Thursday , September 19, 2024

An Upbeat AmEx Reports Record Revenue—But the CEO Remains ‘Paranoid’ About Rivals

Observers of the payments landscape who are wondering when the business will get its momentum back may have had their question answered early Thursday by the top executives of American Express Co.

Travel and entertainment spending, a key category for AmEx historically and one that was hammered hard by the pandemic, appears to be back on track for the card company, which reported record-high revenue for the fourth straight quarter. Much of this is due to rebounding consumer and business card usage.

“Our spending volumes are tracking” to pre-pandemic levels, said Jeff Campbell, AmEx’s chief financial officer, during a presentation of first-quarter results. Billed business set a new record in the quarter, Campbell pointed out. Indeed, spending on AmEx cards in March reached the “highest [monthly] levels in the history of the company,” Campbell said, pointing out AmEx is “acquiring higher-spending cardmembers.”

Squeri: “We’re paranoid—we think everybody’s coming after us.”

Total volume on the network hit $399 billion in the quarter, up 16% year-over-year when adjusted for foreign exchange, AmEx reported, while revenue grew 22% to $14.3 billion. The results, especially those in the company’s key T&E segment, led to an upbeat assessment from AmEx’s top brass, who abandoned all hesitance about whether the travel-and-entertainment-sensitive company was getting back on a normal growth track, with spending up in every T&E category. “We’re seeing a return to trends before the pandemic,” chief executive Steve Squeri told equity analysts listening in on the presentation.

Squeri and Campbell were equally optimistic about the company’s position in merchant acquiring, a crucial business for AmEx as it accounts for 56% of the New York City-based company’s revenue. Airlines and hotels, they pointed out, are rebounding fast, as is international travel overall. Discount fees accounted for $7.95 billion in revenue in the quarter, up 16% year-over-year.

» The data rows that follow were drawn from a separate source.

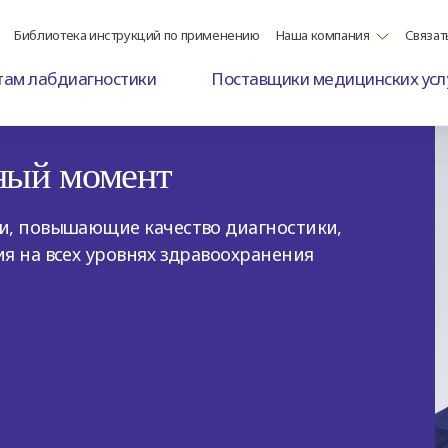
Библиотека инструкций по применению
Наша компания
Связат
там лабдиагностики
Поставщики медицинских усл
ный момент
ии, повышающие качество диагностики,
ия на всех уровнях здравоохранения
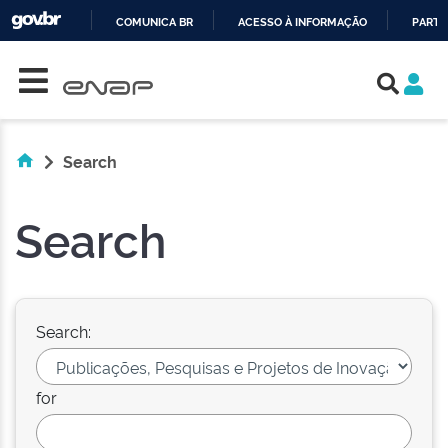
COMUNICA BR
ACESSO À INFORMAÇÃO
PARTI
Skip navigation
IR
PARA
O
CONTEÚDO
Search
Search
Search:
for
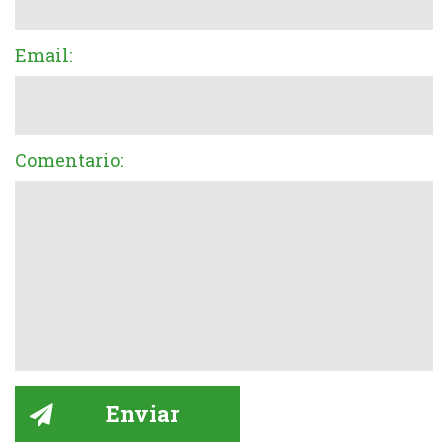
Email:
Comentario:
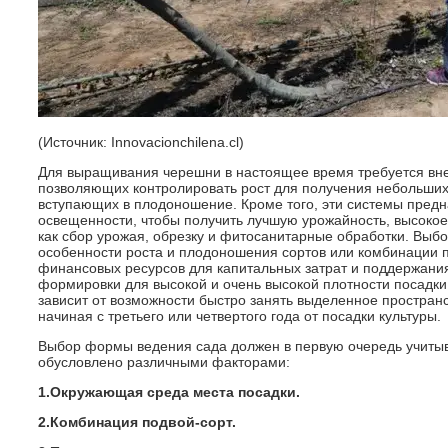
(Источник: Innovacionchilena.cl)
Для выращивания черешни в настоящее время требуется вн
позволяющих контролировать рост для получения небольших
вступающих в плодоношение. Кроме того, эти системы пред
освещенности, чтобы получить лучшую урожайность, высокое 
как сбор урожая, обрезку и фитосанитарные обработки. Выбо
особенности роста и плодоношения сортов или комбинации п
финансовых ресурсов для капитальных затрат и поддержания
формировки для высокой и очень высокой плотности посадки
зависит от возможности быстро занять выделенное пространс
начиная с третьего или четвертого года от посадки культуры.
Выбор формы ведения сада должен в первую очередь учитыв
обусловлено различными факторами:
1.Окружающая среда места посадки.
2.Комбинация подвой-сорт.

As encouraging as AmEx’s results were, Squeri in particular stressed a need to avoid overconfidence and to keep an eye on competition, much of which is also recovering from the worst impact of the pandemic. “We’re paranoid,” he said. “We think everybody’s coming after us. We challenge the team constantly to develop better value propositions.”

But in answer to an analyst’s question about the competitive effect of forays into payments by major technology companies—particularly Amazon.com Inc. and Apple Inc.—Squeri was less than “paranoid,” stressing AmEx’s ability to work with such companies. Still, he admitted, his competition “is not banks—it’s fintechs and big tech companies. You have to develop a better value proposition. We worry about everybody.”

Apple’s latest gambit in payments is a contactless tap-to-pay capability for Apple Pay as well as cards. Last month, the Panera Bread chain said it was adopting Amazon’s Amazon One biometric-payment technology at select restaurants.